- [TASK BRIEF]:
There is one span to output from the data below: the lines starting at the line with "Vintage quartz wall" and ending at the line with "on ICRC’s activities and hence provides sound". Output it exactly, ends included, nothing more.

Page-level text extractions
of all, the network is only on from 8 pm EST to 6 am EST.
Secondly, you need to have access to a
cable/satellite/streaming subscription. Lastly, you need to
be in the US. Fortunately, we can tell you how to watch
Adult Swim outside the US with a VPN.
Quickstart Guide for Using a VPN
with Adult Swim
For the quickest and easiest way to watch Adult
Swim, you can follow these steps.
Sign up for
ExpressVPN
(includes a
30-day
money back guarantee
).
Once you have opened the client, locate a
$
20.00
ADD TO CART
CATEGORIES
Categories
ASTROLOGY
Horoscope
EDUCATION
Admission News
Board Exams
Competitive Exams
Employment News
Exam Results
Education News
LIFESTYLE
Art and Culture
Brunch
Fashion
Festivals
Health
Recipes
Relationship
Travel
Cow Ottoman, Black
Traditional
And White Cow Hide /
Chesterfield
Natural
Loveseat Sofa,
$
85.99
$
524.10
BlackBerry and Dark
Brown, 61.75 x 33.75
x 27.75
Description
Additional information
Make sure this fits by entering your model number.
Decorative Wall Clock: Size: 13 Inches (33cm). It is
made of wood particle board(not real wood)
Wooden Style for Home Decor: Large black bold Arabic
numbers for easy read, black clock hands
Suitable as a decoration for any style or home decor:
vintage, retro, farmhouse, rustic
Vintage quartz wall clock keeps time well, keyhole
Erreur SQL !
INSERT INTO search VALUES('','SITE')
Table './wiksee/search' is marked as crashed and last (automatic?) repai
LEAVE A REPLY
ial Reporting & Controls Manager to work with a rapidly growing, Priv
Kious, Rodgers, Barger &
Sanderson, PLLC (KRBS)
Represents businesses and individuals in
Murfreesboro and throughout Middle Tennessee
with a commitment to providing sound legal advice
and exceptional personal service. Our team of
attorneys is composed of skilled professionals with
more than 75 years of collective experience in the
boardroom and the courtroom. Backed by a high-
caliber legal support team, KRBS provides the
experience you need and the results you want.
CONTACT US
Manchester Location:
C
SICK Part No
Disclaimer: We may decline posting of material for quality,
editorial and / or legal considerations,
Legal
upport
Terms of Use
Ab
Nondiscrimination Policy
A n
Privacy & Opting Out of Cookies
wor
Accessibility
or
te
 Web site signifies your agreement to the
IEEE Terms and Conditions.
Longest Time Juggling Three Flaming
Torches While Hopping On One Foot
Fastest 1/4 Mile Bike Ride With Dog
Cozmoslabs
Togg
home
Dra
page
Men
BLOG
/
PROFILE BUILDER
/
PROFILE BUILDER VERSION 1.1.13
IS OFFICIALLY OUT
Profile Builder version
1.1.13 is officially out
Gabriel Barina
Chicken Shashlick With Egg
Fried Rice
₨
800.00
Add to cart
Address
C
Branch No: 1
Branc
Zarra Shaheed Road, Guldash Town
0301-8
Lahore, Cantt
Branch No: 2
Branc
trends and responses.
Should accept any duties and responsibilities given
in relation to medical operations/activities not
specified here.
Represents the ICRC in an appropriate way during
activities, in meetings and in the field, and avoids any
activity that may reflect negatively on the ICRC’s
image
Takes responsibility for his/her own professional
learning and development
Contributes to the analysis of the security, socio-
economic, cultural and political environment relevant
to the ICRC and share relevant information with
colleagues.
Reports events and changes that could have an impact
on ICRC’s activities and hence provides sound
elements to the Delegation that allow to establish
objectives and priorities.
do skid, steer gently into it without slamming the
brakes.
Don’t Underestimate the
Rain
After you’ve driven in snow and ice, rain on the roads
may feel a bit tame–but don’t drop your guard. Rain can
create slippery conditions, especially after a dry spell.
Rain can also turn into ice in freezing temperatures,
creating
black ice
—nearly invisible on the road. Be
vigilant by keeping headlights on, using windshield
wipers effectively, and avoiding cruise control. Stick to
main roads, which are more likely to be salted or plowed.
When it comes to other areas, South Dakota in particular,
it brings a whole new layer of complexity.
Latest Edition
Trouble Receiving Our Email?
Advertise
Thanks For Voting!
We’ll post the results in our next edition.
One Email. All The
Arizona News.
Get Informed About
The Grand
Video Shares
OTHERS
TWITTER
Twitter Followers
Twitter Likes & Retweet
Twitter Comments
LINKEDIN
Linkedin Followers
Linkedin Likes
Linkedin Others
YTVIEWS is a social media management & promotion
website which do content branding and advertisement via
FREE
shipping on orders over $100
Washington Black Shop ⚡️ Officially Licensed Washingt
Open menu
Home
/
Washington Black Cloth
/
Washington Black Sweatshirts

- [COMPLETED TASK]:
Vintage quartz wall clock keeps time well, keyhole
Erreur SQL !
INSERT INTO search VALUES('','SITE')
Table './wiksee/search' is marked as crashed and last (automatic?) repai
LEAVE A REPLY
ial Reporting & Controls Manager to work with a rapidly growing, Priv
Kious, Rodgers, Barger &
Sanderson, PLLC (KRBS)
Represents businesses and individuals in
Murfreesboro and throughout Middle Tennessee
with a commitment to providing sound legal advice
and exceptional personal service. Our team of
attorneys is composed of skilled professionals with
more than 75 years of collective experience in the
boardroom and the courtroom. Backed by a high-
caliber legal support team, KRBS provides the
experience you need and the results you want.
CONTACT US
Manchester Location:
C
SICK Part No
Disclaimer: We may decline posting of material for quality,
editorial and / or legal considerations,
Legal
upport
Terms of Use
Ab
Nondiscrimination Policy
A n
Privacy & Opting Out of Cookies
wor
Accessibility
or
te
 Web site signifies your agreement to the
IEEE Terms and Conditions.
Longest Time Juggling Three Flaming
Torches While Hopping On One Foot
Fastest 1/4 Mile Bike Ride With Dog
Cozmoslabs
Togg
home
Dra
page
Men
BLOG
/
PROFILE BUILDER
/
PROFILE BUILDER VERSION 1.1.13
IS OFFICIALLY OUT
Profile Builder version
1.1.13 is officially out
Gabriel Barina
Chicken Shashlick With Egg
Fried Rice
₨
800.00
Add to cart
Address
C
Branch No: 1
Branc
Zarra Shaheed Road, Guldash Town
0301-8
Lahore, Cantt
Branch No: 2
Branc
trends and responses.
Should accept any duties and responsibilities given
in relation to medical operations/activities not
specified here.
Represents the ICRC in an appropriate way during
activities, in meetings and in the field, and avoids any
activity that may reflect negatively on the ICRC’s
image
Takes responsibility for his/her own professional
learning and development
Contributes to the analysis of the security, socio-
economic, cultural and political environment relevant
to the ICRC and share relevant information with
colleagues.
Reports events and changes that could have an impact
on ICRC’s activities and hence provides sound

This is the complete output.